Records provided —

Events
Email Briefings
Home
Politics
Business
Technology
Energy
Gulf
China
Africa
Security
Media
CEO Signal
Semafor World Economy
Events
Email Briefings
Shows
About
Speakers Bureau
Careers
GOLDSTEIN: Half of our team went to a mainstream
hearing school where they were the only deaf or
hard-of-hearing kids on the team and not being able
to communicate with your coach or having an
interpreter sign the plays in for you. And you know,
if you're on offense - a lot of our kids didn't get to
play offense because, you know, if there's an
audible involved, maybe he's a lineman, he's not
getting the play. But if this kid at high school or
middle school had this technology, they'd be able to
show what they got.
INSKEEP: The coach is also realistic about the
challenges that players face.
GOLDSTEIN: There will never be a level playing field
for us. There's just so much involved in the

* * *

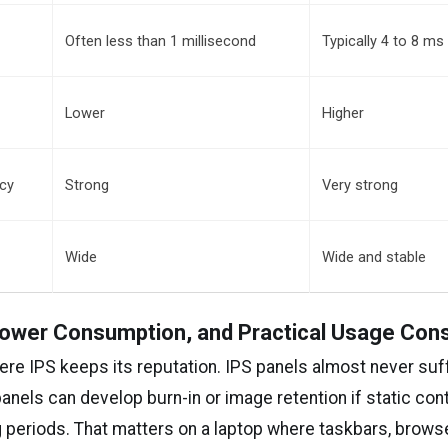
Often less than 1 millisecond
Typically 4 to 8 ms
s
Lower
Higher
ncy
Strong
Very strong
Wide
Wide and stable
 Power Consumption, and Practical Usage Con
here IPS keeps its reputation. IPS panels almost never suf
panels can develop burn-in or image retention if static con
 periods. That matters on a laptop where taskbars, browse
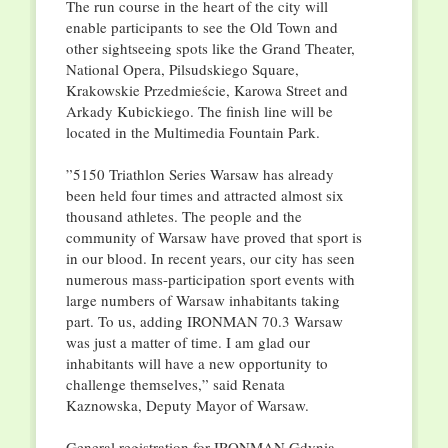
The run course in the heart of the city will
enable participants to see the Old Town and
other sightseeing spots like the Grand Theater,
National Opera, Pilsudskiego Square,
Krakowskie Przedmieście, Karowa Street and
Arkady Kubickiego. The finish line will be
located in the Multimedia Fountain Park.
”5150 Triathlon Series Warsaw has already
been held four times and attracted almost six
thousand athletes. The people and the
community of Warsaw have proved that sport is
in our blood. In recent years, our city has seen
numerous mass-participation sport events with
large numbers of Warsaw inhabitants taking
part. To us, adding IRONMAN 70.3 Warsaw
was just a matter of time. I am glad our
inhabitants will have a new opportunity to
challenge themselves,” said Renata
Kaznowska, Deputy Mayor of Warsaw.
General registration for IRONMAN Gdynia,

Task directions — Scan the entries above for the line containing "challenges that players face.", and copy it and all lines after it exactly, down to and including the line containing "for us. There's just so much involved in the".

Response —
challenges that players face.
GOLDSTEIN: There will never be a level playing field
for us. There's just so much involved in the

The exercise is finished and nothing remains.